The NCLB statute is a reform strategy at war with itself. It virtually guarantees massive evasion of its own intent, ordering state education agencies to do things that they mostly don’t want to do. Washington will be forced either to allow the states great leeway in how they implement NCLB or to make NCLB more detailed, prescriptive, and top‐heavy. If Washington chooses the former, the statute might as well not exist; if the latter, federal policymakers will increasingly resemble Soviet central planners trying to improve economic performance by micromanaging decisions from Moscow. NCLB may end up giving us the worst possible scenario: unconstitutional consolidation of power in Washington over the schools, with that power being used to promote mediocrity rather than excellence.
It is too early to know for certain which scenario will prevail, but it is already clear that state and local education officials are skillfully protecting their interests in ways that undermine the intent of NCLB. Especially telling has been their widespread dishonest reporting in at least four areas: graduation rates, school violence, qualified teachers, and proficiency tests. As it becomes increasingly clear that the states can satisfy the requirements of NCLB by lowering their standards, there will likely be a “race to the bottom.”

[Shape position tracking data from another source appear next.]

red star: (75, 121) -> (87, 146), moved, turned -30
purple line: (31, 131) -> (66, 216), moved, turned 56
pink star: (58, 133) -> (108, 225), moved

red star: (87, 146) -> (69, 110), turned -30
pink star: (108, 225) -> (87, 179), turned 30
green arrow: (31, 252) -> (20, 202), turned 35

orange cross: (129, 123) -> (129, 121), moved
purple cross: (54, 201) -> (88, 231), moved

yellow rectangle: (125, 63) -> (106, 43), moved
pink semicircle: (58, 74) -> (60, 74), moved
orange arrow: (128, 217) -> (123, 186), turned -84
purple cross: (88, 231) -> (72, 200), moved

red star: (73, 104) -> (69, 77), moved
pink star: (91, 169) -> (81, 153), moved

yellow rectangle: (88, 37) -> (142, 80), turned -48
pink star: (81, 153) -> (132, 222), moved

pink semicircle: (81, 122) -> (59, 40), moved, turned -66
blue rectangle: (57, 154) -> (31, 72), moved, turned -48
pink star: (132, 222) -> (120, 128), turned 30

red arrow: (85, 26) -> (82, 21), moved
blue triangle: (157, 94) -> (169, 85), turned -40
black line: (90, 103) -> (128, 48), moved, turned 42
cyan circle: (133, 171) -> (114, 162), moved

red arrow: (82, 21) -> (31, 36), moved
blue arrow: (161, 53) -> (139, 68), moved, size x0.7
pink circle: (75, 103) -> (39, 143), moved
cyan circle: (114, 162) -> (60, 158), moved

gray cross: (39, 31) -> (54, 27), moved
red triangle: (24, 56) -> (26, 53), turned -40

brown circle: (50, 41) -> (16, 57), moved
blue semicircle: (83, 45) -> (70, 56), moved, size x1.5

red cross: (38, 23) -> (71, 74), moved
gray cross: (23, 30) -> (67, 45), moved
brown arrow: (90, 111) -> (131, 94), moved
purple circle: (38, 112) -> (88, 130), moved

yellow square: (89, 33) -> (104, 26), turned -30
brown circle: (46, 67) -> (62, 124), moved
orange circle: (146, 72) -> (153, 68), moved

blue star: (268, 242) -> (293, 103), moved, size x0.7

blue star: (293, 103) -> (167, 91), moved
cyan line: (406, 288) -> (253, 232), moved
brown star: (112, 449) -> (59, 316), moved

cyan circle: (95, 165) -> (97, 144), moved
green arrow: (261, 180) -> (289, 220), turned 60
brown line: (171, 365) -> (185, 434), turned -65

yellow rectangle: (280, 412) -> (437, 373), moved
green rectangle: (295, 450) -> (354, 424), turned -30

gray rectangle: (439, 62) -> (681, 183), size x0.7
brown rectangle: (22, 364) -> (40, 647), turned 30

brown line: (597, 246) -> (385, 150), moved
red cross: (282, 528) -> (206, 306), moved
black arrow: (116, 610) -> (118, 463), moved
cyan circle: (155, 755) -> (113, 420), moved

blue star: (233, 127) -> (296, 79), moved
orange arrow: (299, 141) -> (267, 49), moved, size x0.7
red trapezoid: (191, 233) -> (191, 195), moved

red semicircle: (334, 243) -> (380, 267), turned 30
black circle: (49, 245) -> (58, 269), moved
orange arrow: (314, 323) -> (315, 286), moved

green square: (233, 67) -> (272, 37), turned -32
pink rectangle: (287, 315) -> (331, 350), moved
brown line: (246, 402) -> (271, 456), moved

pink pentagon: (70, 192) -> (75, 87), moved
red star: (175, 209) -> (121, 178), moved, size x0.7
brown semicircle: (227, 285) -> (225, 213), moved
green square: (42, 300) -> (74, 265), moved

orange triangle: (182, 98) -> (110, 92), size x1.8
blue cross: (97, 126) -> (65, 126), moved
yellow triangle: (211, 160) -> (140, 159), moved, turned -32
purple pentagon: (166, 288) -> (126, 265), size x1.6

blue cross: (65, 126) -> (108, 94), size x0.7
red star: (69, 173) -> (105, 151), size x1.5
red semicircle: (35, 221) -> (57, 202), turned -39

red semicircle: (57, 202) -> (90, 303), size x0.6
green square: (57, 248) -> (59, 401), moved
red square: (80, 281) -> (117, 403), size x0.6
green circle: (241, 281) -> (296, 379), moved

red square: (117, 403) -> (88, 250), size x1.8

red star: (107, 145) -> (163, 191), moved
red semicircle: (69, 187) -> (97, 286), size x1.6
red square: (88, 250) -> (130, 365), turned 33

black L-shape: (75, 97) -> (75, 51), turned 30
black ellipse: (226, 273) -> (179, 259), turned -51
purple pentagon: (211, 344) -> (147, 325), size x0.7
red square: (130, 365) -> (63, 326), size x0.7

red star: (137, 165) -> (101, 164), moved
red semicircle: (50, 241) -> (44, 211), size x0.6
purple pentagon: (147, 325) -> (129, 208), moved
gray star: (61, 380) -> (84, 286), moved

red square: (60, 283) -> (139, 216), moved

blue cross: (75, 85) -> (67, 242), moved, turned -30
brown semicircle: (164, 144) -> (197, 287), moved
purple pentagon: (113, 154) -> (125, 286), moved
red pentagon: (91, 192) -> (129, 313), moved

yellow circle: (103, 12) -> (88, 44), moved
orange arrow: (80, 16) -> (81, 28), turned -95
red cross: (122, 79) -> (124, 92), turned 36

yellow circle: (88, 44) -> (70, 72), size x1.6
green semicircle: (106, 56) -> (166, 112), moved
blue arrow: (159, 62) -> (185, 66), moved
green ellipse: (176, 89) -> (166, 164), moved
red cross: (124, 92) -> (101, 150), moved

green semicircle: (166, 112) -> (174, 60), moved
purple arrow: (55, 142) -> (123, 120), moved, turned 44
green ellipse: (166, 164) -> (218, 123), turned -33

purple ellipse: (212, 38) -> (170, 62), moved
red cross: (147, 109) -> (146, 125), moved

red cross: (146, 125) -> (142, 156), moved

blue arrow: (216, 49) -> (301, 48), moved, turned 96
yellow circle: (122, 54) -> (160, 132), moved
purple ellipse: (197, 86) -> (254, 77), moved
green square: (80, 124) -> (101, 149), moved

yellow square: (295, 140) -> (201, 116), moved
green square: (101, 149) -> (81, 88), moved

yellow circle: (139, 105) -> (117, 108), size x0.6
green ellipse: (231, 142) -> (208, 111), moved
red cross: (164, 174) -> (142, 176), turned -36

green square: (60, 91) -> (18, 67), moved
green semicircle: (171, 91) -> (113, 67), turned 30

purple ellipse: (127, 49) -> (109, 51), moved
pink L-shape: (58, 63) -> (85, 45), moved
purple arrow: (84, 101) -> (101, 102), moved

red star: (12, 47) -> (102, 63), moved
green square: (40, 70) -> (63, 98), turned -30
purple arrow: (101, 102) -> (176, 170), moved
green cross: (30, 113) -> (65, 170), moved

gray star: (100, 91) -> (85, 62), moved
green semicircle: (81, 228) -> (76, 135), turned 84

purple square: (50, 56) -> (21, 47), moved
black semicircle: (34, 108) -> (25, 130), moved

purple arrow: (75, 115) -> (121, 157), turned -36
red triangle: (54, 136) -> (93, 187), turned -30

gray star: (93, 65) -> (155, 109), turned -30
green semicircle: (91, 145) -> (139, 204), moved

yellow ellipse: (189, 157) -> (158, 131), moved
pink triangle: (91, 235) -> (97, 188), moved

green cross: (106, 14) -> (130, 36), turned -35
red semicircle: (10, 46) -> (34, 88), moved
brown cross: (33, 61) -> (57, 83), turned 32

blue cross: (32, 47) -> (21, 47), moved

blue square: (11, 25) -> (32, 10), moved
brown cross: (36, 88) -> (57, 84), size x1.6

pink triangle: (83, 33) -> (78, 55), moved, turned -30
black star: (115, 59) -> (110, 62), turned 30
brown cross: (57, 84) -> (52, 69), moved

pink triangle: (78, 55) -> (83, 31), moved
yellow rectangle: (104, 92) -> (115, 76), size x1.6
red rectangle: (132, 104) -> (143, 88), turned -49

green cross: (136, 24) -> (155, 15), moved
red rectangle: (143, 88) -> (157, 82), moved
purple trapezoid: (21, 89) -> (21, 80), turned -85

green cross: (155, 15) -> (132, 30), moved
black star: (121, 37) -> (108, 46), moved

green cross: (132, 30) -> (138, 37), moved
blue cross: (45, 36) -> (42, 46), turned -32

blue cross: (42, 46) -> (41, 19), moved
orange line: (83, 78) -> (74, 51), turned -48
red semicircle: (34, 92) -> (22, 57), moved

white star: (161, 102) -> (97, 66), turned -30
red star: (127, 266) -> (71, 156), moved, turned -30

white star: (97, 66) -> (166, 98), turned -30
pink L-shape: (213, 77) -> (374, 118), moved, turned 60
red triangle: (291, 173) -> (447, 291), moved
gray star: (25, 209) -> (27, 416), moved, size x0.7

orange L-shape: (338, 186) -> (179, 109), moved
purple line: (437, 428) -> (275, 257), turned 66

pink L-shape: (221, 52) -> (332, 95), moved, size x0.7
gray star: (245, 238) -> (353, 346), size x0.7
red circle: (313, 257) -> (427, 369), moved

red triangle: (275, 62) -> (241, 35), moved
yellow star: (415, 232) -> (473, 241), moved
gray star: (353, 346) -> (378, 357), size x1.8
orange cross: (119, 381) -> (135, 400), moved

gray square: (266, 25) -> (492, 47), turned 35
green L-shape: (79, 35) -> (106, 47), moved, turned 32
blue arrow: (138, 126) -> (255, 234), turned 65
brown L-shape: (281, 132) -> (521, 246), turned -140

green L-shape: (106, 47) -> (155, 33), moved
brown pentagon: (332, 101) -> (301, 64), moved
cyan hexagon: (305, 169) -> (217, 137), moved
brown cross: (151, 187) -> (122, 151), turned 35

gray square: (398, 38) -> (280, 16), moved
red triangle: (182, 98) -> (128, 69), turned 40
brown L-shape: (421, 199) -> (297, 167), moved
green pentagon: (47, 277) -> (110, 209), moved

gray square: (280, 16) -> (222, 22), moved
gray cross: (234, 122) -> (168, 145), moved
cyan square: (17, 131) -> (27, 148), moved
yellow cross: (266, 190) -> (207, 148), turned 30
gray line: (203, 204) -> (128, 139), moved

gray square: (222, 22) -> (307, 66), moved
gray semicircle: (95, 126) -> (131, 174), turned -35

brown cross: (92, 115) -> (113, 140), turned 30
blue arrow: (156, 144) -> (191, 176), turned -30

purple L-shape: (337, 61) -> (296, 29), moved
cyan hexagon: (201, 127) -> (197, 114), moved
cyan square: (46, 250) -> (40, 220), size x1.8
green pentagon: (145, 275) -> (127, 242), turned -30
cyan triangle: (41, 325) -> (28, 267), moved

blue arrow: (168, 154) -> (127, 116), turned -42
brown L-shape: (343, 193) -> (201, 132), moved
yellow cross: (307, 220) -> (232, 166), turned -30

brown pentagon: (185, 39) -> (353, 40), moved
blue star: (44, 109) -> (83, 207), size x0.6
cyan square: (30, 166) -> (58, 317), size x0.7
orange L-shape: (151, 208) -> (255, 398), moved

Instead of using centralized decrees to turn mediocre institutions into excellent ones, as they have been trying but failing to do for the last several decades, the state and federal governments should be empowering individual families to “vote with their feet” by transferring to the schools of their own choice.
The key locus for such revolutionary reforms is the states. The best contribution the national government can make to educational improvement is to avoid educational policymaking and allow states to experiment with school choice programs.